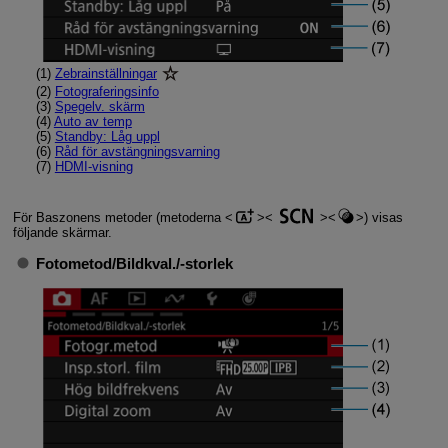
(1)
Zebrainställningar
(2)
Fotograferingsinfo
(3)
Spegelv. skärm
(4)
Auto av temp
(5)
Standby: Låg uppl
(6)
Råd för avstängningsvarning
(7)
HDMI-visning
För Baszonens metoder (metoderna
) visas
följande skärmar.
Fotometod
/
Bildkval./-storlek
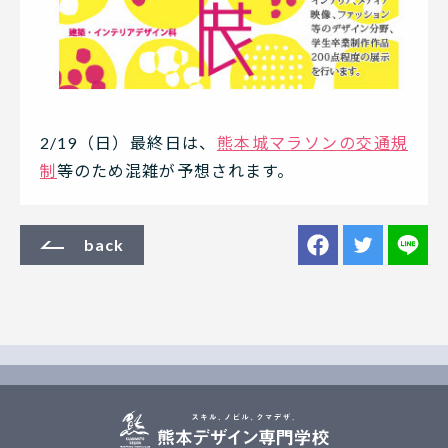
2/19（日）最終日は、
熊本城マラソンの交通規
制
等のため混雑が予想されます。
back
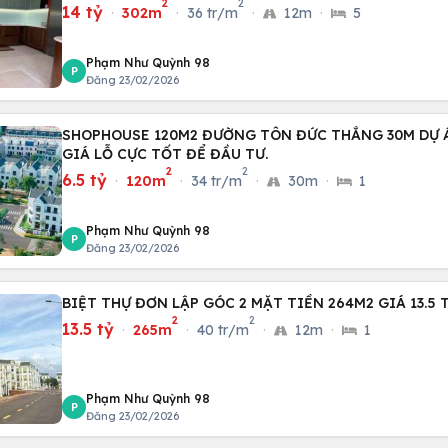
2
2
14 tỷ
·
302m
·
36 tr/m
·
12m
·
5
Phạm Như Quỳnh 98
P
Đăng 23/02/2026
SHOPHOUSE 120M2 ĐƯỜNG TÔN ĐỨC THẮNG 30M DỰ 
GIÁ LỖ CỰC TỐT ĐỂ ĐẦU TƯ.
2
2
6.5 tỷ
·
120m
·
34 tr/m
·
30m
·
1
Phạm Như Quỳnh 98
P
Đăng 23/02/2026
BIỆT THỰ ĐƠN LẬP GÓC 2 MẶT TIỀN 264M2 GIÁ 13.5 
2
2
13.5 tỷ
·
265m
·
40 tr/m
·
12m
·
1
Phạm Như Quỳnh 98
P
Đăng 23/02/2026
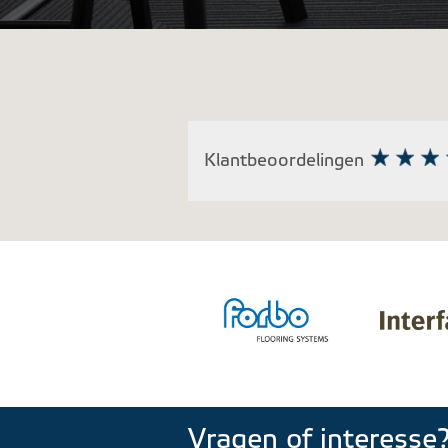
Klantbeoordelingen
Vragen of interesse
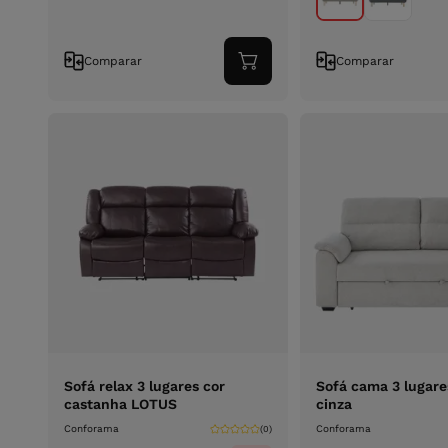
Comparar
Comparar
Adicionar
ao
carrinho
Sofá relax 3 lugares cor
Sofá cama 3 lugare
castanha LOTUS
cinza
Conforama
Conforama
(0)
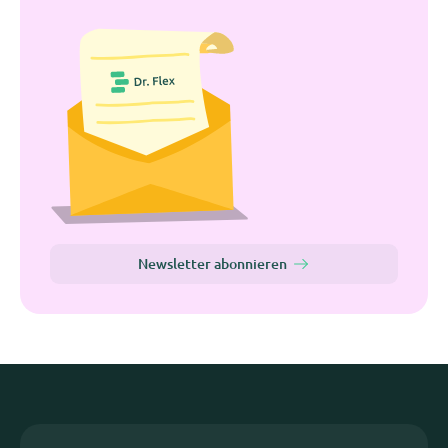
Newsletter abonnieren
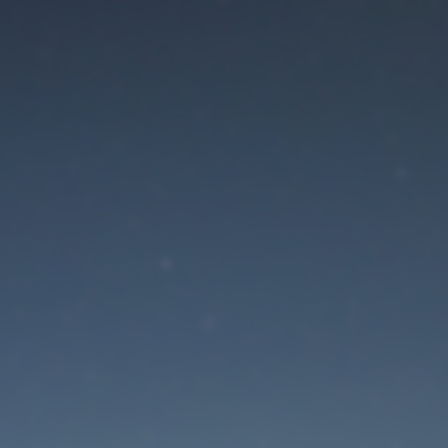
Der Wartungsmodus is
eingeschaltet
Site will be available soon. Thank you for your patience!
Passwort zurücksetzen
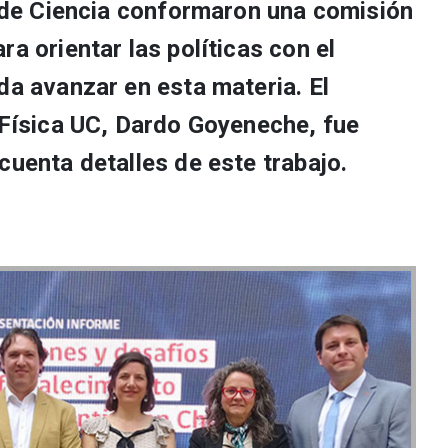
y de Ciencia conformaron una comisión
ra orientar las políticas con el
da avanzar en esta materia. El
e Física UC, Dardo Goyeneche, fue
cuenta detalles de este trabajo.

## Task prompt
Restate word for word the lines running from the one with "castanha LOTUS" to the end of the entries; pictures are to be left out.

## Solution to the problem
castanha LOTUS
cinza
Conforama
Conforama
(0)
Newsletter abonnieren
Der Wartungsmodus is
eingeschaltet
Site will be available soon. Thank you for your patience!
Passwort zurücksetzen
y de Ciencia conformaron una comisión
ra orientar las políticas con el
da avanzar en esta materia. El
e Física UC, Dardo Goyeneche, fue
cuenta detalles de este trabajo.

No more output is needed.